[Data entries]
§ §

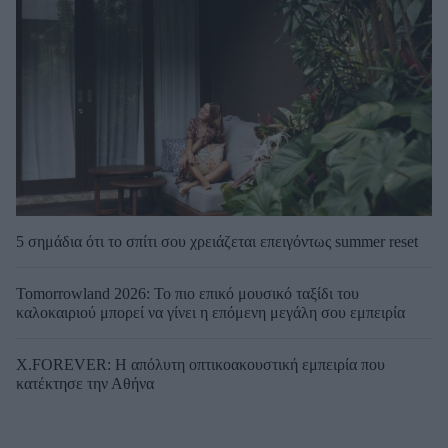
5 σημάδια ότι το σπίτι σου χρειάζεται επειγόντως summer reset
Tomorrowland 2026: Το πιο επικό μουσικό ταξίδι του
καλοκαιριού μπορεί να γίνει η επόμενη μεγάλη σου εμπειρία
X.FOREVER: Η απόλυτη οπτικοακουστική εμπειρία που
κατέκτησε την Αθήνα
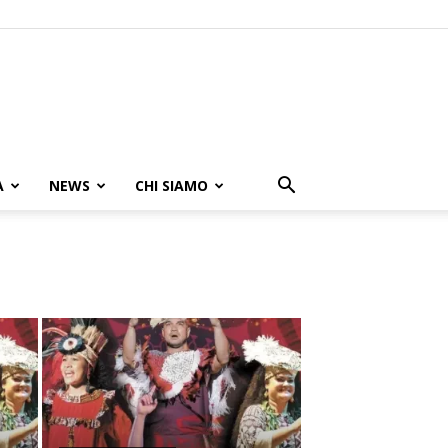
A
NEWS
CHI SIAMO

§ §

### WHAT IS EXPECTED
The entries above are to be repeated in full, except for their pictures.

### EXERCISE RESULT
5 σημάδια ότι το σπίτι σου χρειάζεται επειγόντως summer reset
Tomorrowland 2026: Το πιο επικό μουσικό ταξίδι του
καλοκαιριού μπορεί να γίνει η επόμενη μεγάλη σου εμπειρία
X.FOREVER: Η απόλυτη οπτικοακουστική εμπειρία που
κατέκτησε την Αθήνα
A
NEWS
CHI SIAMO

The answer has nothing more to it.